RAW DATA:
★ ★ ★ ★ ★ ★ ★
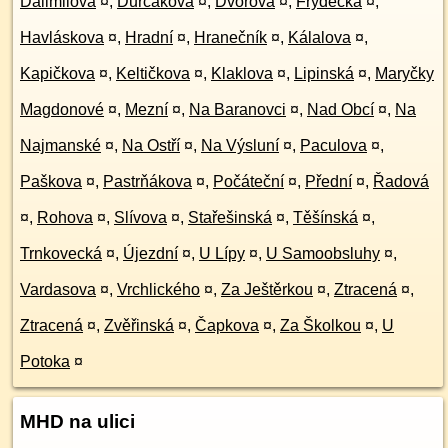
Dalimilova
¤
,
Durčákova
¤
,
Dvorová
¤
,
Frýdecká
¤
,
Havláskova
¤
,
Hradní
¤
,
Hranečník
¤
,
Kálalova
¤
,
Kapičkova
¤
,
Keltičkova
¤
,
Klaklova
¤
,
Lipinská
¤
,
Maryčky
Magdonové
¤
,
Mezní
¤
,
Na Baranovci
¤
,
Nad Obcí
¤
,
Na
Najmanské
¤
,
Na Ostří
¤
,
Na Výsluní
¤
,
Paculova
¤
,
Paškova
¤
,
Pastrňákova
¤
,
Počáteční
¤
,
Přední
¤
,
Řadová
¤
,
Rohova
¤
,
Slívova
¤
,
Stařešinská
¤
,
Těšínská
¤
,
Trnkovecká
¤
,
Újezdní
¤
,
U Lípy
¤
,
U Samoobsluhy
¤
,
Vardasova
¤
,
Vrchlického
¤
,
Za Ještěrkou
¤
,
Ztracená
¤
,
Ztracená
¤
,
Zvěřinská
¤
,
Čapkova
¤
,
Za Školkou
¤
,
U
Potoka
¤
MHD na ulici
★ ★ ★ ★ ★ ★ ★
PROBLEM STATEMENT:
Each line above, from the one that contains "U Samoobsluhy" to the last line of the records, should be repeated exactly. Leave out all others.

TASK SOLUTION:
U Samoobsluhy
¤
,
Vardasova
¤
,
Vrchlického
¤
,
Za Ještěrkou
¤
,
Ztracená
¤
,
Ztracená
¤
,
Zvěřinská
¤
,
Čapkova
¤
,
Za Školkou
¤
,
U
Potoka
¤
MHD na ulici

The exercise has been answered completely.